Recurrence by Induction

One way is to use the master theorem, I think.

I prefer to think about these in terms of "layers." At the top layer of the problem, we spend an n*log(n) cost in order to move down one layer. At the layer underneath, we have two sub-problems and for each of them, we pay an (n/2)*log(n/2) cost to move down one more layer. And so on until the bottom.

That means our total cost at each layer is going to be

1 * n * lg(n)
2 * (n/2) * lg(n/2)
4 * (n/4) * lg(n/4)
8 * (n/8) * lg(n/8)
...
n * 1

We want to add up these costs, but first we can simplify.

n * lg(n)
n * lg(n/2)
n * lg(n/4)
n * lg(n/8)
...
n * 1

There are two questions to ask. One is: how many layers are there? The answer is lg(n) layers, rounded to an integer -- it's a typical divide 'n conquer situation. The other is: what's the total cost?

Well, we can add it up:

n * lg(n) + n * lg(n/2) + n * lg(n/4) + ... + n * lg(n/2^lg(n))
=
n * [lg(n) + lg(n/2) + lg(n/4) + ... + lg(n/2^lg(n))]
=
n * [lg(n) + lg(n)-1 + lg(n)-2 + ... + 0]

So we can see it's n multiplied by a sum of integers from 0 up to lg(n).

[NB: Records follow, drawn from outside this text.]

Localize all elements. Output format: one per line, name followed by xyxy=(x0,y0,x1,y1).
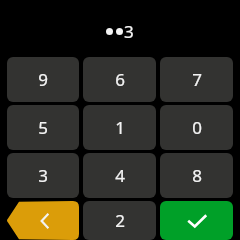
staticText: 3 xyxy=(38,164,48,187)
button[interactable]: 4 xyxy=(83,153,156,198)
button[interactable]: 5 xyxy=(7,105,79,150)
staticText: 6 xyxy=(115,68,125,91)
button[interactable]: 7 xyxy=(160,57,233,102)
button[interactable]: 3 xyxy=(7,153,79,198)
button[interactable]: 2 xyxy=(83,201,156,240)
button[interactable]: 0 xyxy=(160,105,233,150)
staticText: 2 xyxy=(115,209,125,232)
staticText: 0 xyxy=(192,116,202,139)
button[interactable]: 1 xyxy=(83,105,156,150)
button[interactable]: 6 xyxy=(83,57,156,102)
staticText: 4 xyxy=(115,164,125,187)
staticText: 7 xyxy=(192,68,202,91)
button[interactable]: Delete xyxy=(7,201,79,240)
staticText: 3 xyxy=(124,20,134,43)
button[interactable]: 8 xyxy=(160,153,233,198)
staticText: 1 xyxy=(115,116,125,139)
staticText: 5 xyxy=(38,116,48,139)
button[interactable]: Confirm xyxy=(160,201,233,240)
button[interactable]: 9 xyxy=(7,57,79,102)
staticText: 9 xyxy=(38,68,48,91)
staticText: 8 xyxy=(192,164,202,187)
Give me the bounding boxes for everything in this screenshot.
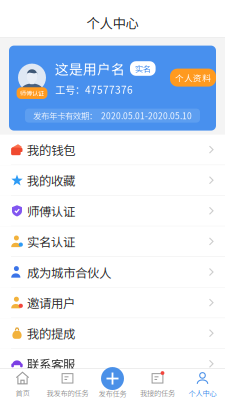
staticText: 2020.05.01-2020.05.10 — [101, 110, 192, 122]
button[interactable]: 我的钱包 — [0, 135, 225, 165]
staticText: 个人资料 — [175, 71, 211, 84]
button[interactable]: 我的收藏 — [0, 165, 225, 196]
staticText: 工号：47577376 — [55, 82, 133, 97]
staticText: 实名认证 — [27, 232, 75, 250]
staticText: 师傅认证 — [20, 89, 44, 98]
staticText: 发布年卡有效期： — [33, 110, 97, 122]
staticText: 这是用户名 — [55, 58, 125, 79]
staticText: 师傅认证 — [27, 202, 75, 220]
staticText: 我的钱包 — [27, 141, 75, 159]
staticText: 成为城市合伙人 — [27, 263, 111, 281]
staticText: 我的收藏 — [27, 171, 75, 189]
button[interactable]: 个人资料 — [170, 69, 216, 87]
staticText: 我发布的任务 — [46, 388, 88, 398]
button[interactable]: 我的提成 — [0, 318, 225, 349]
button[interactable]: 我接的任务 — [135, 369, 180, 400]
staticText: 发布任务 — [98, 388, 126, 398]
button[interactable]: 成为城市合伙人 — [0, 257, 225, 288]
staticText: 联系客服 — [27, 355, 75, 373]
button[interactable]: 个人中心 — [180, 369, 225, 400]
staticText: 个人中心 — [86, 13, 138, 32]
staticText: 首页 — [16, 388, 30, 398]
button[interactable]: 邀请用户 — [0, 288, 225, 318]
button[interactable]: 首页 — [0, 369, 45, 400]
staticText: 邀请用户 — [27, 294, 75, 312]
staticText: 个人中心 — [188, 388, 216, 398]
staticText: 实名 — [135, 62, 151, 74]
staticText: 我的提成 — [27, 324, 75, 342]
button[interactable]: 发布任务 — [90, 369, 135, 400]
button[interactable]: 实名认证 — [0, 226, 225, 257]
button[interactable]: 我发布的任务 — [45, 369, 90, 400]
staticText: 我接的任务 — [140, 388, 175, 398]
button[interactable]: 联系客服 — [0, 349, 225, 379]
button[interactable]: 师傅认证 — [0, 196, 225, 226]
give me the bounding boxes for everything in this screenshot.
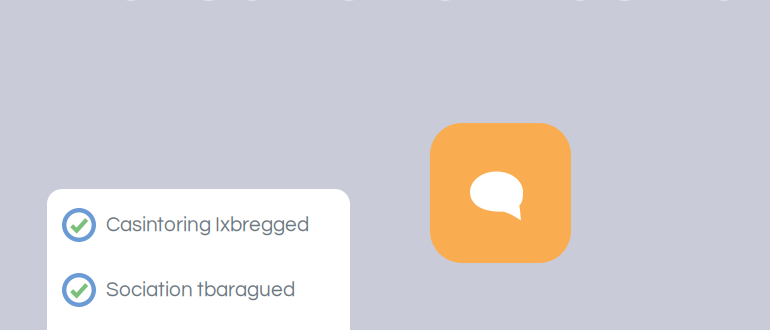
button[interactable]: Casintoring Ixbregged — [62, 199, 350, 251]
staticText: Sociation tbaragued — [106, 279, 295, 301]
button[interactable]: Messages — [430, 123, 571, 263]
button[interactable]: Sociation tbaragued — [62, 264, 350, 316]
staticText: Casintoring Ixbregged — [106, 214, 309, 236]
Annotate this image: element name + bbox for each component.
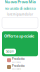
staticText: Prodotto [12, 64, 25, 68]
staticText: descrizione [12, 68, 21, 70]
staticText: no usata di adesso [4, 5, 36, 11]
staticText: Scopri [6, 50, 14, 53]
staticText: Offerta speciale [4, 33, 34, 39]
staticText: lorem ipsum dolor [7, 13, 33, 16]
staticText: descrizione [12, 61, 21, 63]
staticText: Nuova Prova Mia [4, 0, 36, 4]
staticText: Prodotto [12, 57, 25, 61]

Well the sum of integers from zero up to any value X is going to be X(X+1)/2 or in general O(X^2). So we have our sum being in the class of functions

O(n*(lg(n)^2)).

I think thinking in terms of "layers" is easiest for the problem where
T(n) = 2T(n/2) + n. There we have a linear time cost each layer (it merely gets split into two parts at each layer and gets added back together). And we have lg(n) layers. So the cost is thus O(n * log(n)). That's a very common case, one that we see with things like merge sort. Finding ourselves with n * log(n) cost per layer is what makes our problem tricky -- at first we might think "This is just slightly different, it adds log(n) cost each layer, so the answer gets multiplied by log(n)." That's almost correct. Instead, as we've shown, the extra cost of that lg(n) factor is a lg(n) cost at the top layer, a lg(n)/2 cost in the middle, and a 0 cost at the bottom layer -- it linearly descends. So the average "extra" cost per layer is O(log(n)/2). Which is still O(log(n)), just half as large. Which we don't care about. So we get the intuitive answer, in that the cost is a little bit more than n * log(n). We had to look closely to be sure.